Multiple inflamed cutaneous nodules in an elderly female

Kiran Preet Malhotra, Azfar Neyaz, Arsh Gupta, Monjyoti Das, Nuzhat Husain
 Department of Pathology, Dr. Ram Manohar Lohia Institute of Medical Sciences, Lucknow, Uttar Pradesh, India

Correspondence Address:
Kiran Preet Malhotra
Department of Pathology, Dr. Ram Manohar Lohia Institute of Medical Sciences, Gomti Nagar, Lucknow, Uttar Pradesh
India
Published: 05-Jan-2018
How to cite this article:
Malhotra KP, Neyaz A, Gupta A, Das M, Husain N. Multiple inflamed cutaneous nodules in an elderly female. Indian J Dermatol Venereol Leprol 2018;84:518-520
Copyright: (C)2018 Indian Journal of Dermatology, Venereology, and Leprology

A 65-year-old diabetic female presented with a discoloured, elevated lesion, approximately 5 cm in diameter, on her left thigh; which had been gradually increasing in size over the last month. She also complained of low-grade fever for the last 20 days. Recently, a similar lesion had also developed on her left lumbar region [Figure - 1]. She was treated with empirical antibiotics by the general physician as a case of multiple abscesses without any success. Her general condition also worsened with continuous fever and weight loss. An excision biopsy of the lesion and histopathological examination (HPE) revealed sheets of large pleomorphic cells infiltrating the epidermis, dermis and subcutaneous tissue. The cells possessed round to indented nuclei, occasional prominent nucleoli and pink cytoplasm. Necrosis and angioinvasion were noted [Figure - 2]. Other systemic examinations were within normal limits. Skin, hair and nails were spared. Peripheral blood smear was unremarkable. Amelanotic malignant melanoma, cutaneous lymphoma, metastatic carcinoma and epithelioid sarcoma were considered as differentials. The immunohistochemistry panel showed positivity for vimentin, leukocyte common antigen, CD3, CD56 and granzyme B in the tumor cells while Homatropine methylbromide-45, pan-cytokeratin, CD20, CD4, CD8 and CD30 were found to be negative [Figure - 3].

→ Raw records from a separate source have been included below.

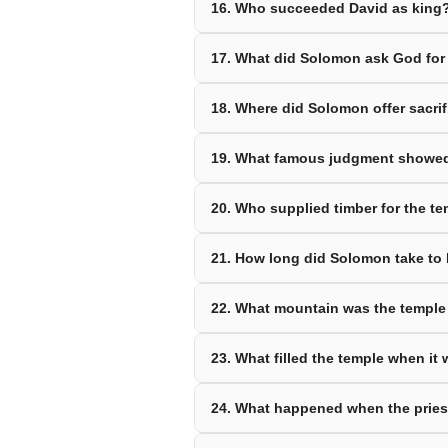
16. Who succeeded David as king
17. What did Solomon ask God for
18. Where did Solomon offer sacrifi
19. What famous judgment showe
20. Who supplied timber for the t
21. How long did Solomon take to 
22. What mountain was the temple 
23. What filled the temple when it
24. What happened when the priest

Figure 1: Large abscess-like lesion on the left lumbar area
Figure 2: (a) Section from skin shows epidermal and dermal infiltrate of lymphocytes demonstrating mild atypia (H and E, ×50) (b)Section shows sheets of cells with a focus of necrosis (left half of field) (H and E, ×100) (c) Section shows large cells with hyperchromatic pleomorphic nuclei and mitoses (arrows) (H and E, ×400) (d) Section shows a vessel with angioinvasion (H and E, ×400)
Figure 3

What Is Your Diagnosis?

Answer

Extranodal natural killer T-cell lymphoma nasal type.

Discussion

Extranodal natural killer T-cell lymphoma nasal type is an Epstein–Barr virus-associated lymphoma that generally affects the nasal cavity and rarely the skin. Sporadic involvement of gastrointestinal tract and testis has been reported.[1] Patients are usually adult males presenting with a short history of fever, weight loss and fatigue. Multiple tumor-like lesions affect the trunk or extremities. In a study evaluating the clinical and histologic features of cutaneous extranodal natural killer T-cell lymphoma nasal type, purpuric, abscess-like and nodular presentations have been reported in equal proportions (in about one-third cases each).[2] Extranodal natural killer T-cell lymphoma nasal type lesions show a dermal infiltrate of small-, medium- or large-sized pleomorphic cells. Epidermal and subcutaneous involvement may also be present. Associated angioinvasion, necrosis and infiltrate of inflammatory cells may be seen. Abscess-like lesions show larger sized tumor cells as compared to the other clinical subtypes.[2],[3] Immunohistochemically, the cells show positivity for cytoplasmic CD3, CD56 and granzyme B.[1],[4]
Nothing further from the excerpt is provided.